変わる「チェーン規制」の定義、冬タイヤのみはNGへ 国交省、冬道のルールより明確化

変わる「チェーン規制」の定義、冬タイヤのみはNGへ 国交省、冬道のルールより明確化

一般的に「チェーン規制」といえば、冬タイヤなどのすべり止め策を講じていればOKでしたが、今後は「タイヤチェーンが必須な規制」に定義が大きく変わりそうです。

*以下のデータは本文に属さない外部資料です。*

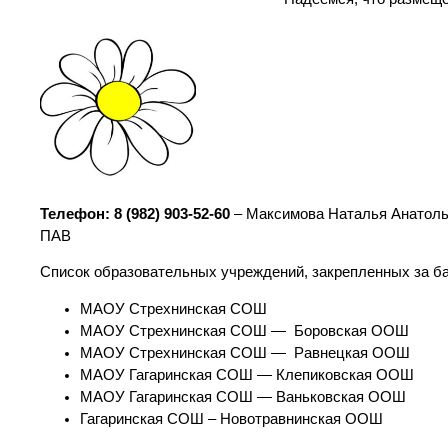
Телефон: 8 (982) 903-52-60
– Максимова Наталья Анатоль
ПАВ
Список образовательных учреждений, закрепленных за б
МАОУ Стрехнинская СОШ
МАОУ Стрехнинская СОШ — Боровская ООШ
МАОУ Стрехнинская СОШ — Равнецкая ООШ
МАОУ Гагаринская СОШ — Клепиковская ООШ
МАОУ Гагаринская СОШ — Ваньковская ООШ
Гагаринская СОШ – Новотравнинская ООШ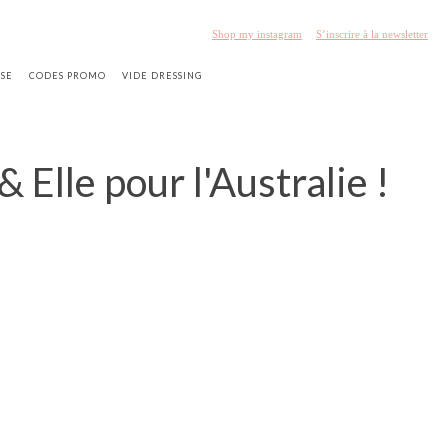
Shop my instagram
S’inscrire à la newsletter
SSE
CODES PROMO
VIDE DRESSING
 Elle pour l'Australie !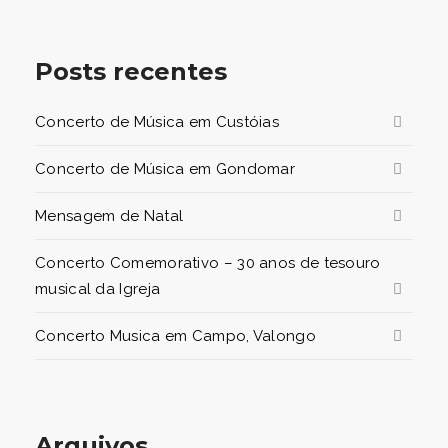
Posts recentes
Concerto de Música em Custóias
Concerto de Música em Gondomar
Mensagem de Natal
Concerto Comemorativo – 30 anos de tesouro
musical da Igreja
Concerto Musica em Campo, Valongo
Arquivos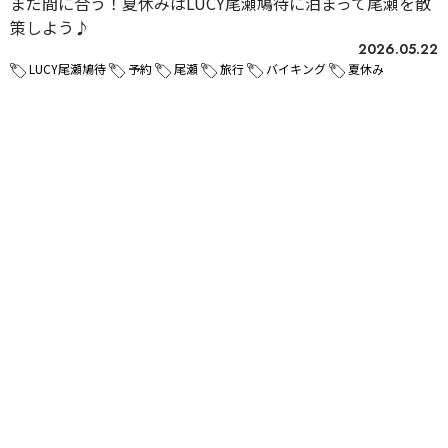
まだ間に合う！夏休みはLUCY尾瀬鳩待に泊まって尾瀬を散
策しよう♪
2026.05.22
LUCY尾瀬鳩待
予約
尾瀬
旅行
バイキング
夏休み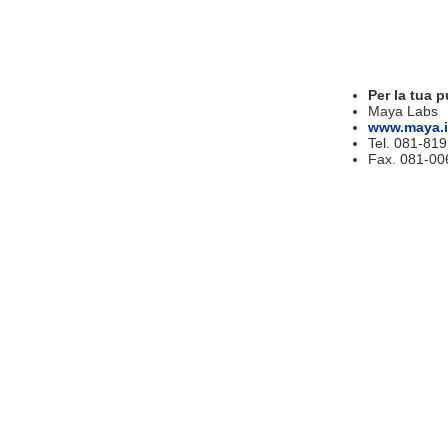
Per la tua p
Maya Labs
www.maya.i
Tel. 081-81
Fax. 081-00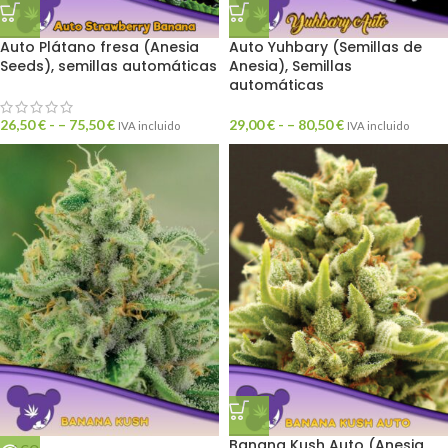
Auto Plátano fresa (Anesia
Auto Yuhbary (Semillas de
Seeds), semillas automáticas
Anesia), Semillas
automáticas
26,50
€
- –
75,50
€
29,00
€
- –
80,50
€
IVA incluido
IVA incluido
Banana Kush Auto (Anesia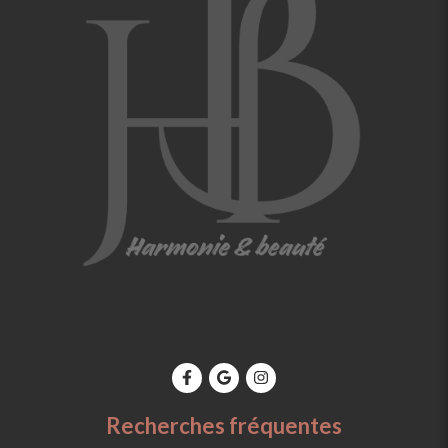
Recherches fréquentes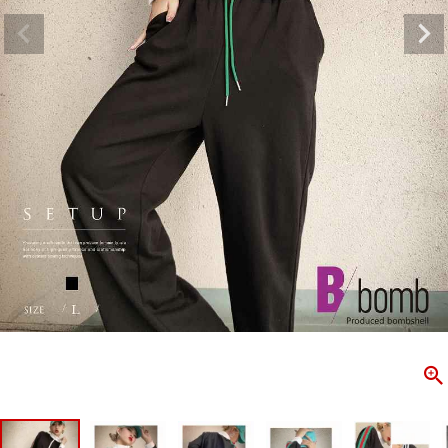
ombshell＝ボムシェル】はダンス衣装専門ブランド。
【B/bo
ス衣装ならお任せ！オリジナル衣装やダンス衣装のトータル
「これどこ
ディネートのご提案。 ボムシェルならではの最新で斬新な
好き女子の
映えをお届け。 撮影で使用してる小物や靴などダンサー必
レッスン着
コーデはイメージしやすく、全てボムシェルでご購入可能。
シルエット
着とは差別化出来るしっかりした衣装のご提案はダンサー
ンなど、幅
テージ映えを全力で応援してます。
ゃれ女子必
商品一覧
KUP CONTENTS
PICKUP 
OOKBOOK
LOOKB
ス衣装
ストリート
新作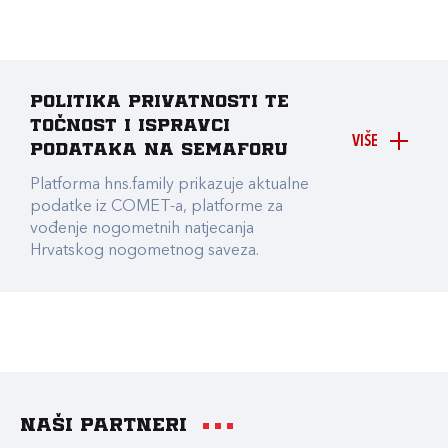
Politika privatnosti te
točnost i ispravci
VIŠE
podataka na Semaforu
Platforma hns.family prikazuje aktualne
podatke iz COMET-a, platforme za
vođenje nogometnih natjecanja
Hrvatskog nogometnog saveza.
Naši partneri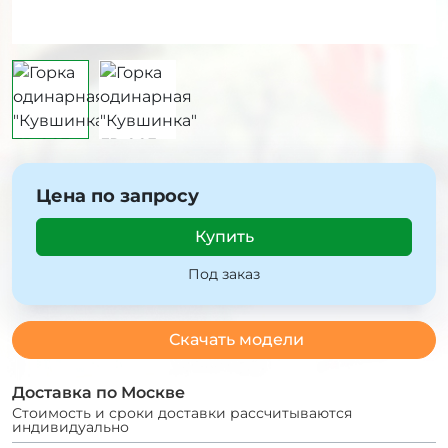
Цена по запросу
Купить
Под заказ
Скачать модели
Доставка по Москве
Стоимость и сроки доставки рассчитываются
индивидуально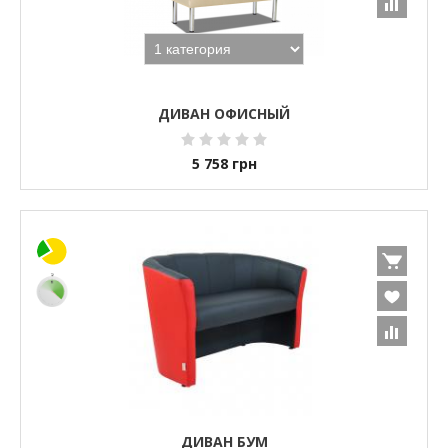
ДИВАН ОФИСНЫЙ
5 758
грн
ДИВАН БУМ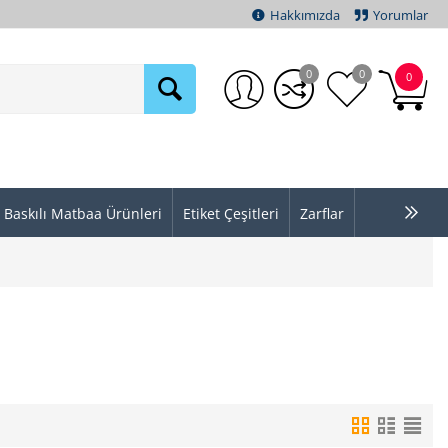
Hakkımızda
Yorumlar
0
0
0
Baskılı Matbaa Ürünleri
Etiket Çeşitleri
Zarflar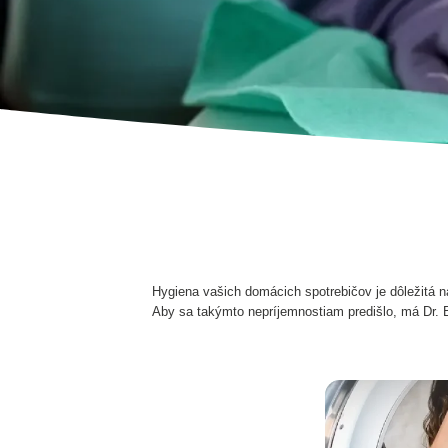
Hygiena vašich domácich spotrebičov je dôležitá n
Aby sa takýmto nepríjemnostiam predišlo, má Dr.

車両立ち往生が多数起きている状況を受け、国が方針を打ち出しました。

「チェーン必須」を意味する道路標識も新設

 2018年度の冬から、道路における「チェーン規制」の定義が大きく変わりそうです。

 これまで一般に「チェーン規制」と呼ばれていた通行規制は、タイヤチェーンに限らず、冬タイヤなど一定のすべり止め策を講じていれば通行可能でしたが、国土交通省は今後、「チェーン規制」と表現する場合は、「冬タイヤを履いていてもチェーンが必須」という意味合いに変更していく方針です。

 たとえば道路情報板などで表示される「〇〜〇間 チェーン規制」という文言は、文字通りチェーンの装着が必要な規制に限定して使い、一定の滑り止め策をしていればいい従来型の規制は「冬タイヤ規制」などの文言に変更するよう、各道路管理者に呼び掛けているとのこと。「チェーン必須の規制」はどのような場所で導入されるのか、国土交通省の道路防災対策室にききました。

――冬タイヤ装着時もチェーンが必要な「チェーン規制」は、どのような区間で行われるのでしょうか?

 過去に立ち往生が発生している箇所や、勾配5%(100m進むと5m上がる/下がる)以上の峠道が中心です。全国一斉にはできませんが、峠区間の前後にチェーン着脱所が備わっているところなどから実施します。

――これまでも実施されていたのでしょうか?

 天候に応じ、現場レベルで「チェーン指導」という形で(冬タイヤ装着車でも)チェーンの装着を呼び掛けることはありました。今後は、より広い範囲で順次実施してきます。

※ ※ ※

「タイヤチェーンを取り付けていない車両通行止め」を意味する道路標識も新設される見込みです。国土交通省は、2018年11月15日(木)から28日(水)まで「道路標識、区画線及び道路標示に関する命令」(通称「道路標識令」)の改正案についてパブリックコメント(一般からの意見聴取)を実施したのち、12月上旬の改正(公布および施行)を予定しています。この標識を設置することで、「チェーンがないと通れない区間」も明確にしていくわけです。

大型車の立ち往生頻発を受けて導入 規制の対象は?

 今回、「チェーン必須のチェーン規制」制度化を検討するに至った理由は、近年、大雪の際に国道などで多数の立ち往生車両が発生し、通行止めが長期にわたることが多くなっているためです。

 2018年2月に北陸地方を襲った豪雪では、国道8号の福井・石川県境部を中心に、最大約46kmにわたりおよそ1500台の車両が滞留する事態が発生。大型車の脱輪をきっかけとしたこの大規模な車両滞留は、解消までに2日と17時間を要しています。

 国土交通省によると、近年における立ち往生車両の6割は大型車で、冬タイヤを装着していても、特に勾配が5%を超える区間では立ち往生が多く発生しているそうです。こうした事態を受け、国土交通省および有識者からなる冬期道路交通確保対策検討委員会が、「チェーン必須のチェーン規制」を制度化する方針を打ち出しました。対象は大型車だけでなく、全車種に及びます。